Esses impostos são geralmente justificados como ferramentas para:
- Infraestrutura de financiamento
- Proteger os ambientes
- Gerenciar o excesso de turismo
No entanto, a situação da Tailândia é diferente. Em vez de conter o excesso de demanda, o país está tentando reconstruir e aumentar o número de visitantes, tornando as novas taxas mais controversas. (Business Insider )

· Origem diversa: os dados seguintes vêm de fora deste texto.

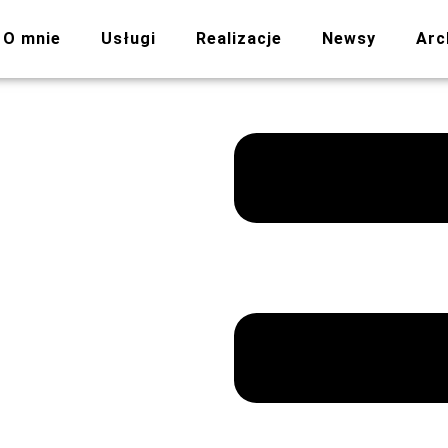
O mnie
Usługi
Realizacje
Newsy
Arc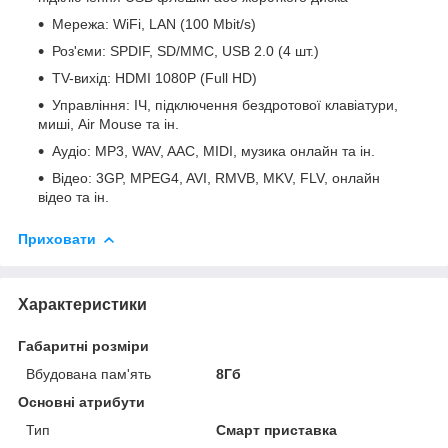
Мережа: WiFi, LAN (100 Mbit/s)
Роз'єми: SPDIF, SD/MMC, USB 2.0 (4 шт.)
TV-вихід: HDMI 1080P (Full HD)
Управління: ІЧ, підключення бездротової клавіатури,
миші, Air Mouse та ін.
Аудіо: MP3, WAV, AAC, MIDI, музика онлайн та ін.
Відео: 3GP, MPEG4, AVI, RMVB, MKV, FLV, онлайн
відео та ін.
Приховати
Характеристики
Габаритні розміри
Вбудована пам'ять
8Гб
Основні атрибути
Тип
Смарт приставка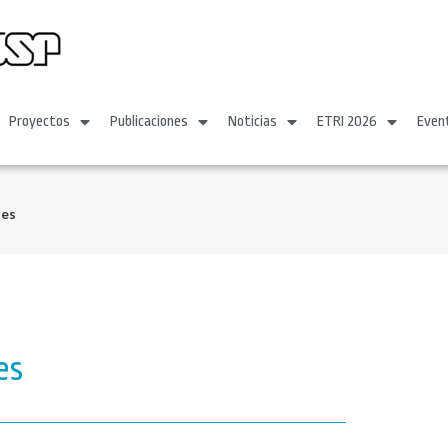
Proyectos
Publicaciones
Noticias
ETRI 2026
Even
les
es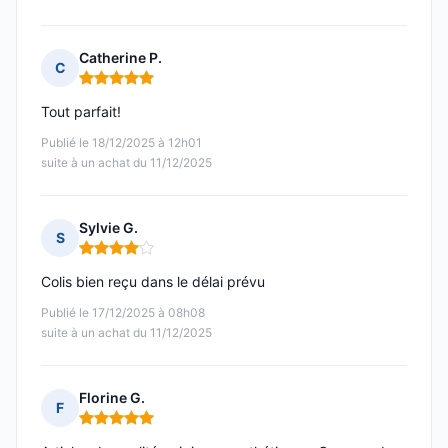
Catherine P.
C
Note : 5 sur 5
Tout parfait!
Publié le 18/12/2025 à 12h01
suite à un achat du 11/12/2025
Sylvie G.
S
Note : 4 sur 5
Colis bien reçu dans le délai prévu
Publié le 17/12/2025 à 08h08
suite à un achat du 11/12/2025
Florine G.
F
Note : 5 sur 5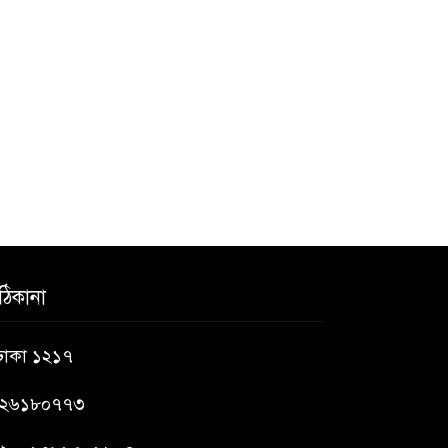
ক্ষোভ
ঠিকানা
 ঢাকা ১২১৭
৯২৬১৮০৭৭৩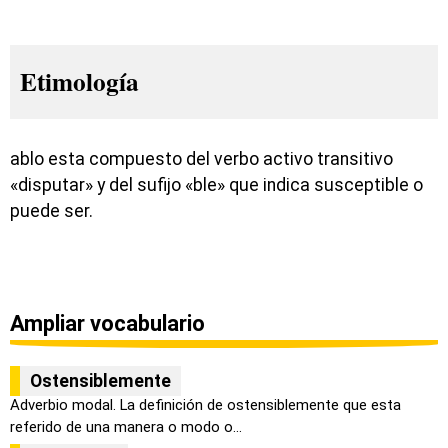
Etimología
ablo esta compuesto del verbo activo transitivo
«disputar» y del sufijo «ble» que indica susceptible o
puede ser.
Ampliar vocabulario
Ostensiblemente
Adverbio modal. La definición de ostensiblemente que esta
referido de una manera o modo o...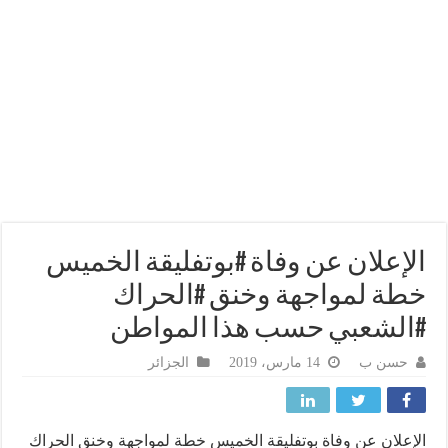
إعلان عن وفاة #بوتفليقة الخميس
ة لمواجهة وخنق #الحراك
لشعبي حسب هذا المواطن
حسن ب
14 مارس، 2019
الجزائر
علان عن وفاة بوتفليقة الخميس خطة لمواجهة وخنق الحراك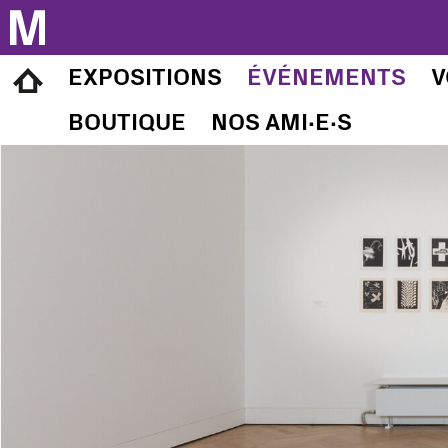
Musée d’art et d’histoire 
EXPOSITIONS
ÉVÉNEMENTS
V
BOUTIQUE
NOS AMI∙E∙S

Turismo Doméstico vs. Competitividade Internacional
A justificativa para a taxa proposta é clara: redirecionar gastos com viagens internacionais para viagens domésticas.Ao taxar as saídas do país, o governo espera incentivar os residentes — e possivelmente financiar programas — para impulsionar o fluxo turístico interno.
Mas isso levanta questões importantes:
- A tributação das partidas irá desestimular as viagens internacionais ou simplesmente aumentar os custos?
- Será que isso poderia, involuntariamente, sinalizar que a Tailândia está se tornando menos receptiva aos visitantes?
- Os fundos serão efetivamente reinvestidos na melhoria da infraestrutura e das experiências turísticas?
Os críticos argumentam que Melhorar a qualidade do serviço, a segurança e a transparência dos preços. Pode gerar melhores resultados a longo prazo do que a adição de novas taxas.
Reação da indústria: mista e cautelosa.
As reações do público e da indústria estão divididas. Alguns argumentam que a Tailândia continua sendo um destino acessível e pode absorver um aumento moderado de impostos. Outros alertam que A sobreposição de múltiplas taxas pode corroer sua proposta de valor., especialmente porque os viajantes estão cada vez mais atentos aos preços e mais seletivos.
As discussões online refletem essa divisão: "Um pequeno imposto não vai acabar com o turismo..." "Os turistas já sustentam a economia... isso está virando uma piada."
Concluindo!
A proposta da Tailândia de impor uma taxa de saída de 1,000 baht destaca uma tendência global mais ampla: o turismo está sendo cada vez mais tributado à medida que os governos buscam novas fontes de receita. Mas o momento é crucial.
Para um país que ainda se encontra em processo de recuperação pós-pandemia, enfrentando concorrência crescente e mudanças na percepção dos viajantes, o sucesso de tal política dependerá de como isso é implementado — e se os visitantes percebem valor em troca..
Se feito corretamente, isso poderia fortalecer o turismo e a infraestrutura nacionais.
Se mal executado, isso corre o risco de reforçar uma preocupação crescente: a de que a Tailândia esteja se tornando um destino mais caro — e menos competitivo — no Sudeste Asiático.